И потому несколько потосковав, наедине… наедине с единственной своей многолетней подружкой-утешительницей – кристалловской «Столичной», – я вновь со скрываемой, негромкой дрожью сердечной ощущал в себе, в своем бестелесном существе, которое и называется душою – зудение беспрерывное, ежедневное, сводящее с ума и повергающее в жесточайшую депрессию: сердечную черную скуку, если мне, по каким-то не зависящим от меня обстоятельствам, не удается совершить свой творческий акт – акт очередного убийства, – и только совершивши, отправивши намеченную жертву в бесконечный путь, который зовется одним ласковым словом – смерть – я вновь на какое-то короткое удивительное время чувствовал себя приобщенным к этой земле, к этой местности, к этой стране, в которой довелось мне появиться на свет божий, в этом моем теперешнем обличии, с этим скучающим сердцем, тоскующей душою, с мозгами, переполненными черт знает чем…
Чего скрывать от себя-то: с недавних пор я пребывал в состоянии графоманствующего графа Толстого, который не испачкавши, не измаравши очередную партию девственно чистых порубленных рулонов бумаги, не чувствовал себя нужным на этой земле, среди этого множества родных и пришлых физиономий, лиц и ликов.
Я когда-то не верил этому состоянию, считал его кривлянием, показухой художника, который не изживши из себя накопившееся художество, готов изойти к самому себе неразрешимой ненавистью и готов оттого добровольно уйти в иные запредельные миры.
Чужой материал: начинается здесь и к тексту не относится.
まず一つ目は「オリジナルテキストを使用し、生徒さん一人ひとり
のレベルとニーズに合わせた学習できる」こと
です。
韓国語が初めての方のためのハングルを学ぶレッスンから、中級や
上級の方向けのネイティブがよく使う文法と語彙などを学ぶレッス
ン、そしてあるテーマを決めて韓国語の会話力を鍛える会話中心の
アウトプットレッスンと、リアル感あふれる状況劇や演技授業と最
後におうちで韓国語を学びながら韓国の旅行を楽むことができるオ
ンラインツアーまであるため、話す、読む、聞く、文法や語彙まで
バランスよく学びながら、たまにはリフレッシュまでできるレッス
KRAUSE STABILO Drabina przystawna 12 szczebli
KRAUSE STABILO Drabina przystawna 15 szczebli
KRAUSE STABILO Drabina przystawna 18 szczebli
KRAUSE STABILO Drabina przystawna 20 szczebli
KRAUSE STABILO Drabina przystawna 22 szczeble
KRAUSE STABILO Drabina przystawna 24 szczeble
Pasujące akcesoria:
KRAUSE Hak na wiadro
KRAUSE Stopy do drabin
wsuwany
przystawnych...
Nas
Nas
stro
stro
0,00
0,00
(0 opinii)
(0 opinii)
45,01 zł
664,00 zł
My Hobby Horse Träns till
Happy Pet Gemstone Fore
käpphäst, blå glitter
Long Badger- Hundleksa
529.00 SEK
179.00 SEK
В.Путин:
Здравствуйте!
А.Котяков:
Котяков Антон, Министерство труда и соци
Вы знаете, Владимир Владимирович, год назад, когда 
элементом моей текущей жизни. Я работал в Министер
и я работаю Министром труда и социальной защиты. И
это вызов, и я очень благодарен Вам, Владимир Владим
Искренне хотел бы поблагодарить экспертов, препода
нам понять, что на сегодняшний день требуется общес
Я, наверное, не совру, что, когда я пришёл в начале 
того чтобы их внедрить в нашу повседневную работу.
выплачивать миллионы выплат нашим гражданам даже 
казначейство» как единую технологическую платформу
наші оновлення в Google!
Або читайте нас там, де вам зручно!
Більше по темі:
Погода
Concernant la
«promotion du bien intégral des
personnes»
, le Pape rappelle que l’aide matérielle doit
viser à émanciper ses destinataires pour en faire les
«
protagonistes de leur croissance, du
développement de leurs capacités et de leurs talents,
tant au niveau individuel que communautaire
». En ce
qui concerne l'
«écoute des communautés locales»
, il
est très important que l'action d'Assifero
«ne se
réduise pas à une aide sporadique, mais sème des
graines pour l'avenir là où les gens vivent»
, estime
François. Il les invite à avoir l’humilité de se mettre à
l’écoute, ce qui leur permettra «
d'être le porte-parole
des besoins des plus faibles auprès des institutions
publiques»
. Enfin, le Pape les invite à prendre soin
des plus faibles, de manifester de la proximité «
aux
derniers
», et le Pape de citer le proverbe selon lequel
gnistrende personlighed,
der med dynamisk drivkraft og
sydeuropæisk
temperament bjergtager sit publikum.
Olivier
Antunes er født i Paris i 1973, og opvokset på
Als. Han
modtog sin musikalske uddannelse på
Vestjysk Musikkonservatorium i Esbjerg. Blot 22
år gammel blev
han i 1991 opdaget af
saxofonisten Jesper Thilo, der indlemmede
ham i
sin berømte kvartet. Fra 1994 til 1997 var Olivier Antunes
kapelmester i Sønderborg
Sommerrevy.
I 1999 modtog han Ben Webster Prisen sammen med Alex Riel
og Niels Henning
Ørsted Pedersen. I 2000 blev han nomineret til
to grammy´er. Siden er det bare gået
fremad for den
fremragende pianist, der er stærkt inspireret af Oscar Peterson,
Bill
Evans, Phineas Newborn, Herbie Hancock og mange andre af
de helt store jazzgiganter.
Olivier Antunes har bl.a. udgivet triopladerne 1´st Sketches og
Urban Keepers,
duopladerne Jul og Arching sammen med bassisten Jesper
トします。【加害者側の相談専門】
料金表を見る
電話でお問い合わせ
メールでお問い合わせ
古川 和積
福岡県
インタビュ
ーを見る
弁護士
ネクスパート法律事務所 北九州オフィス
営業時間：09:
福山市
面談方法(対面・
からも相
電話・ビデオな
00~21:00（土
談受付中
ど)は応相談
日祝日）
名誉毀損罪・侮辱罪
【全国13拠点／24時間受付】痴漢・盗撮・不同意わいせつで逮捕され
И если бы только гениальное вымарывалось на листы, – ведь сермяжная ремеслуха перла, напирала, вываливаясь через край добровольного каторжника.
Возможно, у художников, у сочинителей ремесленная размазня неизбежна. Мое же ремесло не предполагает лишь одной мастеровитости и натасканности. При этом, как и профессиональный поднаторелый беллетрист, я не нуждаюсь в каких-то специальных сверхсложных приспособлениях.
Руки, голова – вот, собственно, и все приспособления.
Все остальные тонкости всегда при мне, точнее, во мне, в моей сущности человеческой. Мои нервы, моя интуиция, а впрочем, и потовые железы всегда в моем распоряжении.